October 1, 2004 | Raincoast Education Society
Witches, goblins, giant spiders and bats are among some of the characters associated with the frights of Halloween. Through the ages, bats have been vilified as blind, diseased, bloodsucking vampires. Their frightening reputation, however, keeps people form learning about the true nature of these vulnerable and fascinating creatures.
Scientists classify bats in the mammalian order Chiroptera, meaning “handwing.” With about 1000 species, bats constitute nearly one-quarter of the known mammalian species! Twenty bat species inhabit Canada. Sixteen of these live in British Columbia.
These nocturnal furry mammals perform invaluable ecological roles: pollinating flowers, dispersing fruit seeds and, in their role as predators, keeping insect populations in check. Having very few natural enemies, bat populations are most seriously impacted by human activity. Many bat species rely on ponds and marshes for foraging, trees and snags for roosting, and caves for hibernating. Increasingly, each of these habitat types is being changed or destroyed by human activities. To date, eight of BC’s 16 species are considered “at risk”.
In order to assist the planning of protected habitats and appropriate ecosystem management guidelines in Clayoquot Sound, the Scientific Panel and a local planning team commissioned an inventory of the resident bat species.
In 1996, three biologists began this study and their results to date have confirmed the presence of seven local bat species: the Western Long-eared Myotis, California Myotis, Yuma Myotis, Little Brown Myotis, Silver-haired Bat, Big Brown Bat and Keen’s Long-eared Myotis.
Discovery of BC’s endangered Keen’s Long-eared Myotis is especially significant because so few known locations of this species exist.
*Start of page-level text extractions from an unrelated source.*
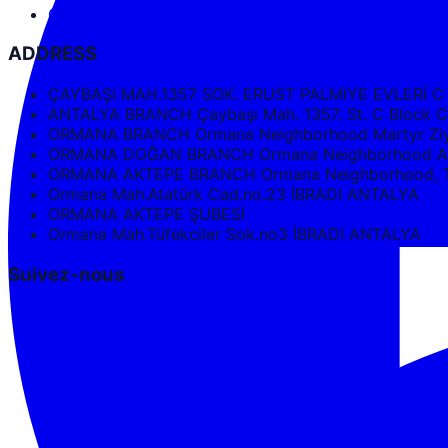
Google Maps Directions
ADDRESS
ÇAYBAŞI MAH.1357 SOK. ERUST PALMIYE EVLERİ C
ANTALYA BRANCH Çaybaşı Mah. 1357. St. C Bloc
ORMANA BRANCH Ormana Neighborhood Martyr Ziya
ORMANA DOĞAN BRANCH Ormana Neighborhood Ata
ORMANA AKTEPE BRANCH Ormana Neighborhood, Tüf
Ormana Mah.Atatürk Cad.no.23 İBRADI ANTALYA
ORMANA AKTEPE ŞUBESİ
Ormana Mah.Tüfekciler Sok.no3 İBRADI ANTALYA
Suivez-nous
It would be a real treat to spot him on your prowls on the eve of Halloween.
Did You Know?
Bats are the only true flying mammals.
Bats are known to live up to 30 years in the wild.
In some parts of Asia, bats are a sign of good fortune or fertility.
All bats are protected under the BC Wildlife Act.
Bats consume about half their weight in insects every night; an individual Brown Myotis, which weighs about 6 grams, has been reported catching and consuming up to 900 insects an hour. Maybe you should invite one of them to your next bonfire?